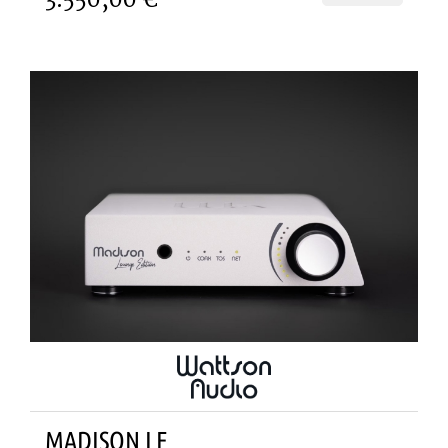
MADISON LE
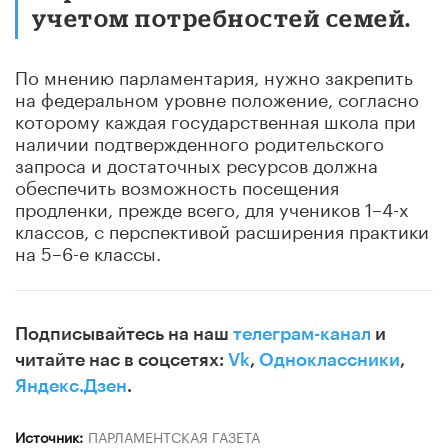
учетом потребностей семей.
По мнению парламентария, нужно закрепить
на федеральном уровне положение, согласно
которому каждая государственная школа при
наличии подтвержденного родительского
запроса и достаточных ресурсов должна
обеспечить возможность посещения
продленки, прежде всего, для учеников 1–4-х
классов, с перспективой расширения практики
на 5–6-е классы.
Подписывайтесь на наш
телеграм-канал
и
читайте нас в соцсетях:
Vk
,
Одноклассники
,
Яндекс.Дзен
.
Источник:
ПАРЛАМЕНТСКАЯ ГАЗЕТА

· · · · · · ·

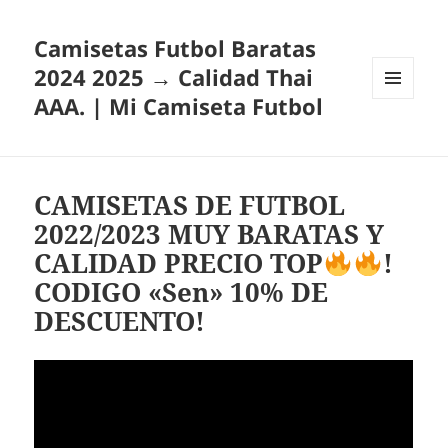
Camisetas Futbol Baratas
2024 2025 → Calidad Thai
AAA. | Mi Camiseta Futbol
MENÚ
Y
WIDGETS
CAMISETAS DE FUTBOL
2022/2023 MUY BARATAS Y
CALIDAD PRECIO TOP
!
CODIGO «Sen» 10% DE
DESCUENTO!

· · · · · · ·

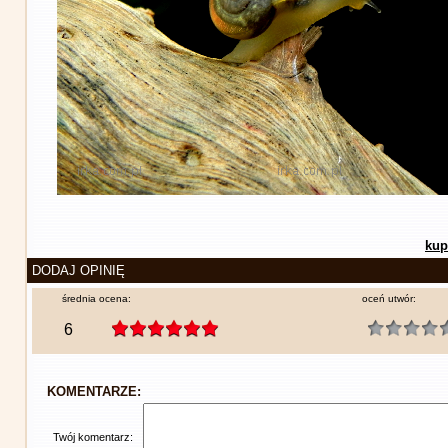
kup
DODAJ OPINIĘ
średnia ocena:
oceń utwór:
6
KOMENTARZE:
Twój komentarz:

· · · · · · ·

_EXERCISE AIM_: Beginning at the line with "запроса и достаточных ресурсов должна" and ending at the line with "ПАРЛАМЕНТСКАЯ ГАЗЕТА", reproduce each line of the data above exactly, and add no other lines.

_EXERCISE RESPONSE_:
запроса и достаточных ресурсов должна
обеспечить возможность посещения
продленки, прежде всего, для учеников 1–4-х
классов, с перспективой расширения практики
на 5–6-е классы.
Подписывайтесь на наш
телеграм-канал
и
читайте нас в соцсетях:
Vk
,
Одноклассники
,
Яндекс.Дзен
.
Источник:
ПАРЛАМЕНТСКАЯ ГАЗЕТА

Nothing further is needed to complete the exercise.